Data to use:
= = =

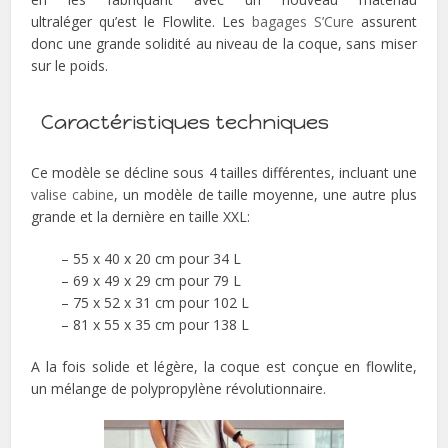
ultraléger qu’est le Flowlite. Les
bagages S’Cure
assurent
donc une grande solidité au niveau de la coque, sans miser
sur le poids.
Caractéristiques techniques
Ce modèle se décline sous 4 tailles différentes, incluant une
valise cabine
, un modèle de taille moyenne, une autre plus
grande et la dernière en taille XXL:
– 55 x 40 x 20 cm pour 34 L
– 69 x 49 x 29 cm pour 79 L
– 75 x 52 x 31 cm pour 102 L
– 81 x 55 x 35 cm pour 138 L
A la fois solide et légère, la coque est conçue en flowlite,
un mélange de polypropylène révolutionnaire.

= = =

What is being asked: Reproduce the entries above exactly, though not their pictures.

Solution to this exercise:
ultraléger qu’est le Flowlite. Les
bagages S’Cure
assurent
donc une grande solidité au niveau de la coque, sans miser
sur le poids.
Caractéristiques techniques
Ce modèle se décline sous 4 tailles différentes, incluant une
valise cabine
, un modèle de taille moyenne, une autre plus
grande et la dernière en taille XXL:
– 55 x 40 x 20 cm pour 34 L
– 69 x 49 x 29 cm pour 79 L
– 75 x 52 x 31 cm pour 102 L
– 81 x 55 x 35 cm pour 138 L
A la fois solide et légère, la coque est conçue en flowlite,
un mélange de polypropylène révolutionnaire.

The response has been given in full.